Millions of borrowers, who have benefitted from preservation plans without interest for the past year, are now facing repayment due to a ruling from the Eighth Circuit Court of Appeals, which deemed the Biden program illegal. The SAVE plans allowed some borrowers to make minimal payments, even as low as $0 per month.

The government suggests that individuals in the SAVE plan transition to other payment options to begin accruing towards loan forgiveness. However, those remaining in the plan may continue paying interest until summer 2026.

A report from the Student Borrower Protection Center revealed that the average borrower could incur over $3,500 in interest annually due to these policy shifts.

The choice to switch plans by August 1 or simply deal with accrued interest is a personal decision.

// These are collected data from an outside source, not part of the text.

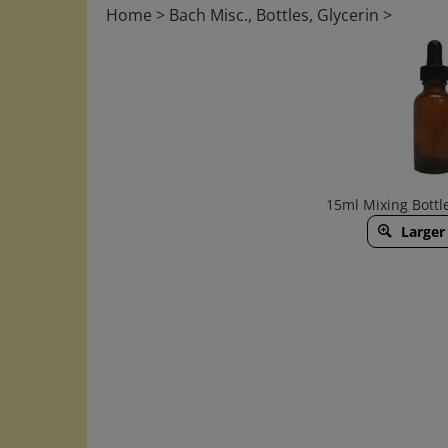
Home
>
Bach Misc., Bottles, Glycerin
>
15ml Mixing Bottl
Larger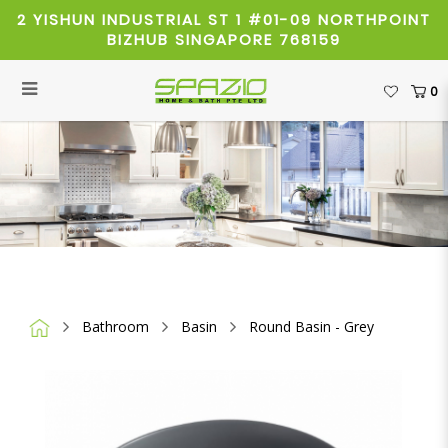
2 YISHUN INDUSTRIAL ST 1 #01-09 NORTHPOINT
BIZHUB SINGAPORE 768159
0
Round Basin - Grey (40cm)
Bathroom
Basin
Round Basin - Grey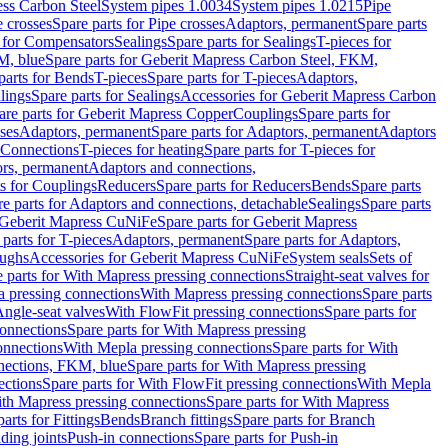
ess Carbon Steel
System pipes 1.0034
System pipes 1.0215
Pipe
e crosses
Spare parts for Pipe crosses
Adaptors, permanent
Spare parts
s for Compensators
Sealings
Spare parts for Sealings
T-pieces for
M, blue
Spare parts for Geberit Mapress Carbon Steel, FKM,
parts for Bends
T-pieces
Spare parts for T-pieces
Adaptors,
lings
Spare parts for Sealings
Accessories for Geberit Mapress Carbon
are parts for Geberit Mapress Copper
Couplings
Spare parts for
sses
Adaptors, permanent
Spare parts for Adaptors, permanent
Adaptors
r Connections
T-pieces for heating
Spare parts for T-pieces for
rs, permanent
Adaptors and connections,
ts for Couplings
Reducers
Spare parts for Reducers
Bends
Spare parts
e parts for Adaptors and connections, detachable
Sealings
Spare parts
Geberit Mapress CuNiFe
Spare parts for Geberit Mapress
 parts for T-pieces
Adaptors, permanent
Spare parts for Adaptors,
oughs
Accessories for Geberit Mapress CuNiFe
System seals
Sets of
 parts for With Mapress pressing connections
Straight-seat valves for
a pressing connections
With Mapress pressing connections
Spare parts
Angle-seat valves
With FlowFit pressing connections
Spare parts for
onnections
Spare parts for With Mapress pressing
onnections
With Mepla pressing connections
Spare parts for With
nections, FKM, blue
Spare parts for With Mapress pressing
ections
Spare parts for With FlowFit pressing connections
With Mepla
th Mapress pressing connections
Spare parts for With Mapress
arts for Fittings
Bends
Branch fittings
Spare parts for Branch
ding joints
Push-in connections
Spare parts for Push-in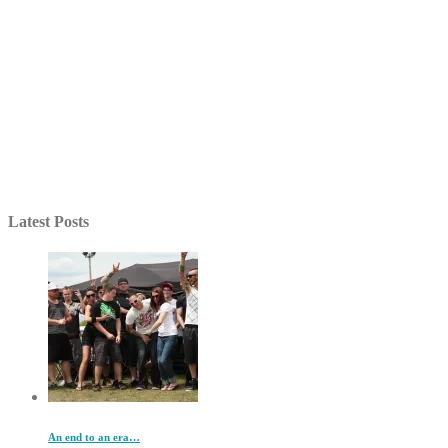
Latest Posts
An end to an era…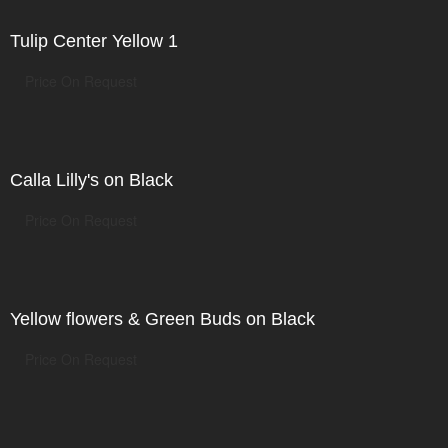
Tulip Center Yellow 1
Price On Request
Calla Lilly's on Black
Price On Request
Yellow flowers & Green Buds on Black
Price On Request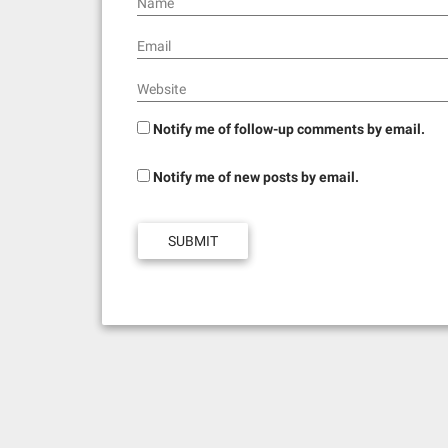
Name
Email
Website
Notify me of follow-up comments by email.
Notify me of new posts by email.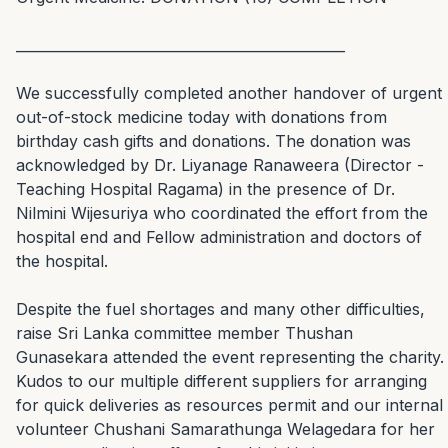
_______________________________________________

We successfully completed another handover of urgent 
out-of-stock medicine today with donations from 
birthday cash gifts and donations. The donation was 
acknowledged by Dr. Liyanage Ranaweera (Director - 
Teaching Hospital Ragama) in the presence of Dr. 
Nilmini Wijesuriya who coordinated the effort from the 
hospital end and Fellow administration and doctors of 
the hospital.

Despite the fuel shortages and many other difficulties, 
raise Sri Lanka committee member Thushan 
Gunasekara attended the event representing the charity. 
Kudos to our multiple different suppliers for arranging 
for quick deliveries as resources permit and our internal 
volunteer Chushani Samarathunga Welagedara for her 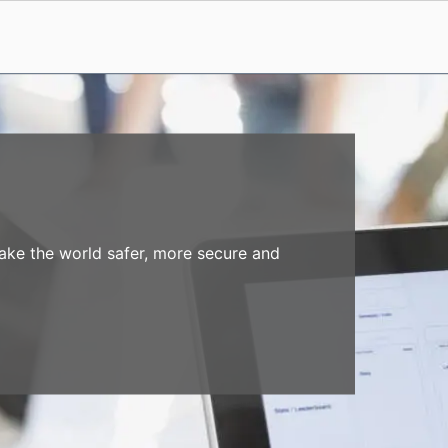
make the world safer, more secure and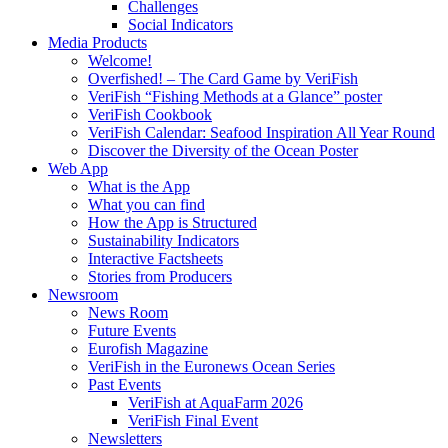
Challenges
Social Indicators
Media Products
Welcome!
Overfished! – The Card Game by VeriFish
VeriFish “Fishing Methods at a Glance” poster
VeriFish Cookbook
VeriFish Calendar: Seafood Inspiration All Year Round
Discover the Diversity of the Ocean Poster
Web App
What is the App
What you can find
How the App is Structured
Sustainability Indicators
Interactive Factsheets
Stories from Producers
Newsroom
News Room
Future Events
Eurofish Magazine
VeriFish in the Euronews Ocean Series
Past Events
VeriFish at AquaFarm 2026
VeriFish Final Event
Newsletters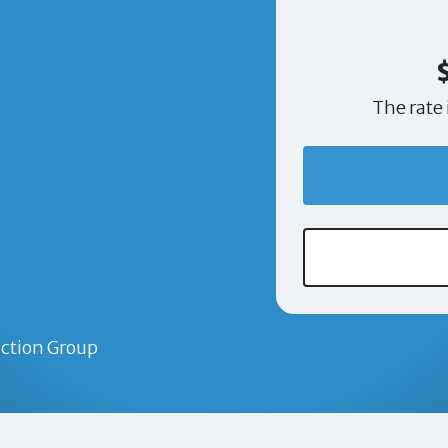
The rate 
ction Group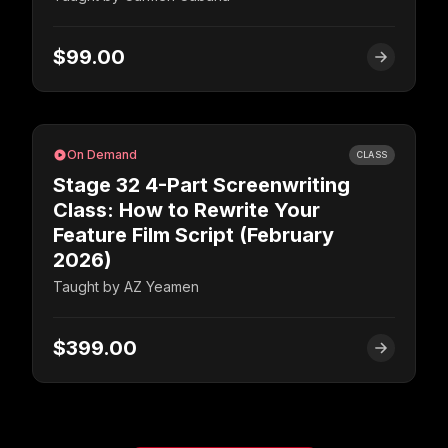
$99.00
On Demand
CLASS
Stage 32 4-Part Screenwriting
Class: How to Rewrite Your
Feature Film Script (February
2026)
Taught by
AZ Yeamen
$399.00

“Borrowers’ financial situations vary greatly. It may be wise for those struggling to maintain their current plan,” said one advocate.

However, borrowers aiming to utilize the public service loan forgiveness program might feel urgency to act.

Experts also recommend that borrowers wait until the August 1 deadline since interest will be calculated only through July.

In the next three years, borrowers will be limited to two repayment options established by the “big and beautiful bill.”

This legislation introduces a standard repayment plan alongside a new Repayment Support Plan (RAP), which factors in the borrower’s income but may extend repayment periods.

The RAP allows low-income borrowers to make payments as low as $10 monthly; however, unlike previous income-driven plans, they will be on loans for a longer time. “They’re trying to simplify the system, but it might end up being more difficult for students,” remarked Angela Morabito, a spokesperson for the Institute for Defense of Freedom.

Proponents of the policy changes argue that they are compassionate and that borrowers should fulfill their repayment obligations.

“There’s no need to panic. This approach aims to thoughtfully address the worsening student loan crisis, building on efforts from prior administrations,” she said.

Morabito highlighted, “Every loan comes with a commitment to repay it. Borrowers need to face that reality unless they’ve been misled by those less sympathetic to students or taxpayers.”

Yet, some critics believe these changes could severely burden borrowers, complicating their ability to manage their loans and leading to potential defaults.

Adding to the anxiety, there’s a backlog of around 2 million applications related to income-driven repayment options, and many are encouraged to enroll in these programs.

This backlog originated during the Biden administration, with processing resuming only this April.

“The Biden administration hasn’t adequately managed income-driven repayment applications, and is using illegal student loan forgiveness as a temporary fix to hide delinquency rates and court voters,” noted one observer.

Advocates recommend that borrowers turn to nonprofit organizations for assistance and guidance in scanning for scams while figuring out their next steps.

Even experts admit they find it challenging to fully grasp the evolving landscape, as the federal government plans to introduce more repayment options between summer 2026 and summer 2028, though it remains unclear what benefits the final two years will offer borrowers.

“Borrowers are feeling a lot of uncertainty right now. This bill is set to transform the student loan framework, and there’s little clarity about what actions borrowers should take moving forward,” Banes stated.

Amid discussions on broader student loan forgiveness, the current GOP policies have raised concerns about stifling future opportunities for debt relief under possibly more favorable administrations.

“There exists a small hope, perhaps, to eliminate unfavorable measures in future policies,” Abrams said, indicating that the fight for better solutions over time continues.